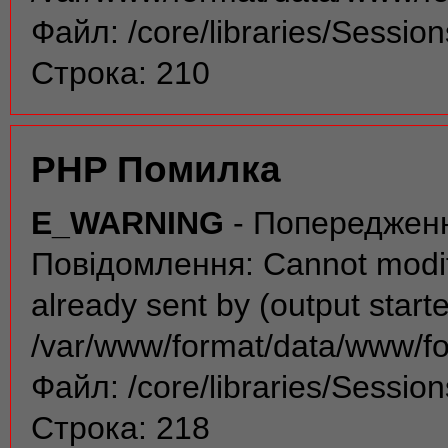
Файл: /core/libraries/Sessio
Строка: 210
PHP Помилка
E_WARNING
- Попереджен
Повідомлення: Cannot modif
already sent by (output start
/var/www/format/data/www/f
Файл: /core/libraries/Sessio
Строка: 218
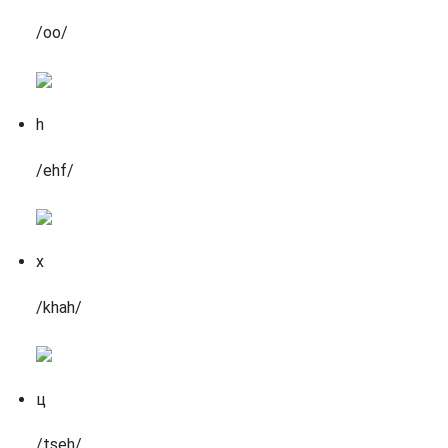
/oo/
h
/ehf/
х
/khah/
ц
/tseh/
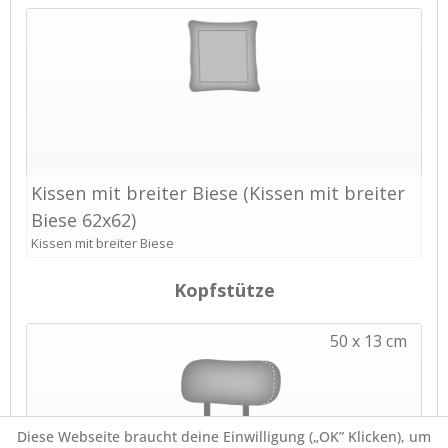
Diese Webseite braucht deine Einwilligung („OK” Klicken), um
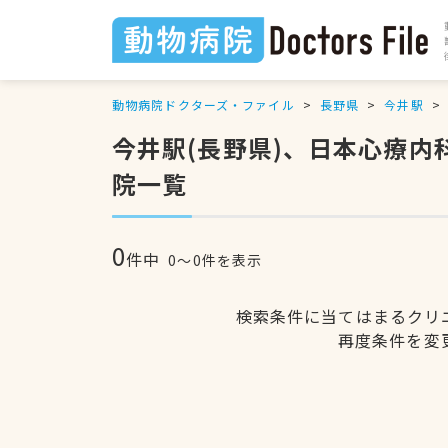
動物病院ドクターズ・ファイル
長野県
今井駅
今井駅(長野県)、日本心療
院一覧
0
件中
0〜0件を表示
検索条件に当てはまるクリ
再度条件を変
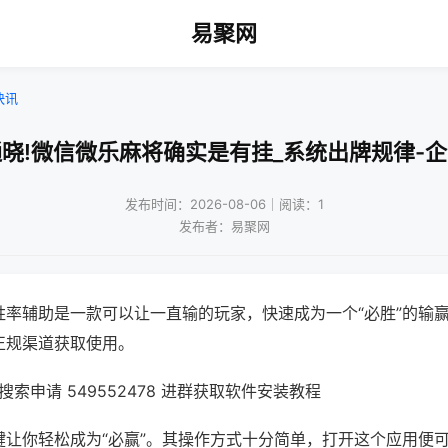
易聚网
快讯
晓!微信微乐麻将确实是有挂_系统出牌规律-
发布时间：2026-08-06｜阅读：1
发布者：易聚网
胜率辅助是一款可以让一直输的玩家，快速成为一个“必胜”的输
正规渠道获取使用。
索申请 549552478 进群获取软件安装教程
键让你轻松成为“必赢”。其操作方式十分简单，打开这个应用便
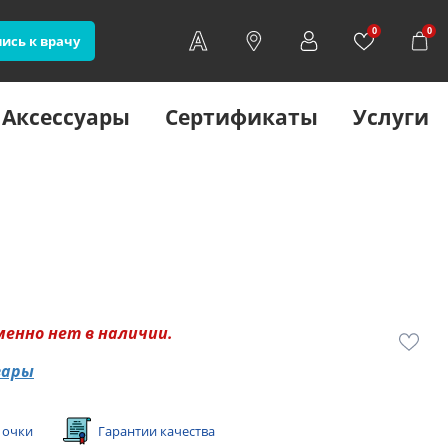
0
0
ись к врачу
Аксессуары
Сертификаты
Услуги
менно нет в наличии.
вары
 очки
Гарантии качества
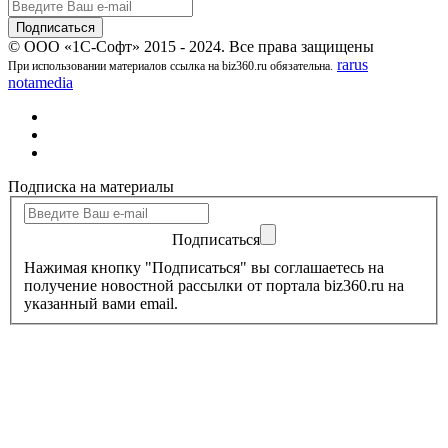
© ООО «1С-Софт» 2015 - 2024. Все права защищены
rarus
При использовании материалов ссылка на biz360.ru обязательна.
notamedia
Подписка на материалы
Подписаться
Нажимая кнопку "Подписаться" вы соглашаетесь на
получение новостной рассылки от портала biz360.ru на
указанный вами email.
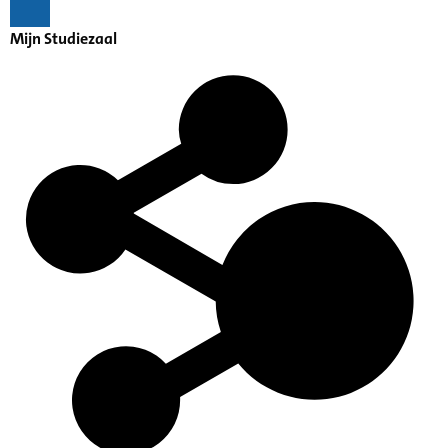
Mijn Studiezaal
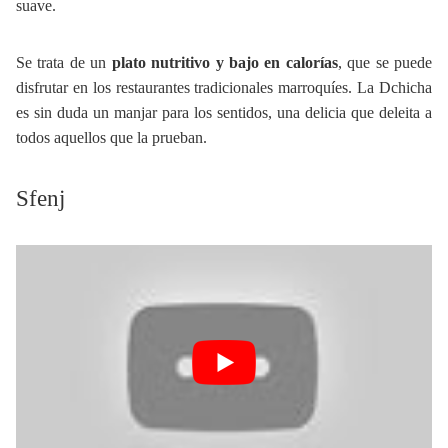
suave.
Se trata de un
plato nutritivo y bajo en calorías
, que se puede
disfrutar en los restaurantes tradicionales marroquíes. La Dchicha
es sin duda un manjar para los sentidos, una delicia que deleita a
todos aquellos que la prueban.
Sfenj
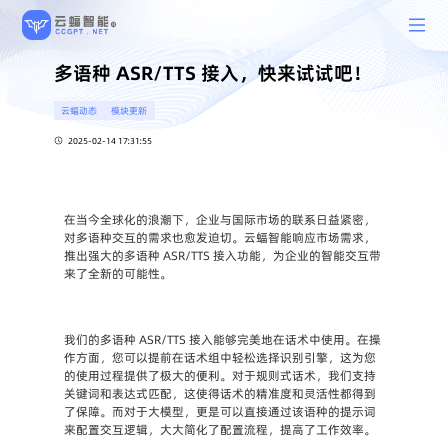
多语种 ASR/TTS 接入，快来试试吧！
云蝠动态
模块更新
2025-02-14 17:31:55
在当今全球化的浪潮下，企业与国际市场的联系日益紧密，
对多语种交互的需求也愈发迫切。云蝠智能响应市场需求，
推出强大的多语种 ASR/TTS 接入功能，为企业的智能交互带
来了全新的可能性。
我们的多语种 ASR/TTS 接入能够完美地在话术中使用。在操
作方面，您可以提前在话术组中轻松选择识别引擎，这为您
的使用过程提供了极大的便利。对于规则式话术，我们支持
关键词和表达式匹配，这使得话术的精准度和灵活性都得到
了保障。而对于大模型，更是可以直接通过该语种的提示词
来配置交互逻辑，大大简化了配置流程，提高了工作效率。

■ Task item:
Could you set down verbatim the lines from the beginning of the entries above through the line containing "Гарантии качества", both included, leaving out the pictures?

■ Exercise answer:
Файл: /core/libraries/Sessio
Строка: 210
PHP Помилка
E_WARNING
- Попереджен
Повідомлення: Cannot modif
already sent by (output start
/var/www/format/data/www/f
Файл: /core/libraries/Sessio
Строка: 218
/oo/
h
/ehf/
х
/khah/
ц
/tseh/
Diese Webseite braucht deine Einwilligung („OK” Klicken), um
動物病院ドクターズ・ファイル
長野県
今井駅
今井駅(長野県)、日本心療
院一覧
0
件中
0〜0件を表示
検索条件に当てはまるクリ
再度条件を変
易聚网
快讯
晓!微信微乐麻将确实是有挂_系统出牌规律-
发布时间：2026-08-06｜阅读：1
发布者：易聚网
胜率辅助是一款可以让一直输的玩家，快速成为一个“必胜”的输
正规渠道获取使用。
索申请 549552478 进群获取软件安装教程
键让你轻松成为“必赢”。其操作方式十分简单，打开这个应用便
0
0
ись к врачу
Аксессуары
Сертификаты
Услуги
менно нет в наличии.
вары
 очки
Гарантии качества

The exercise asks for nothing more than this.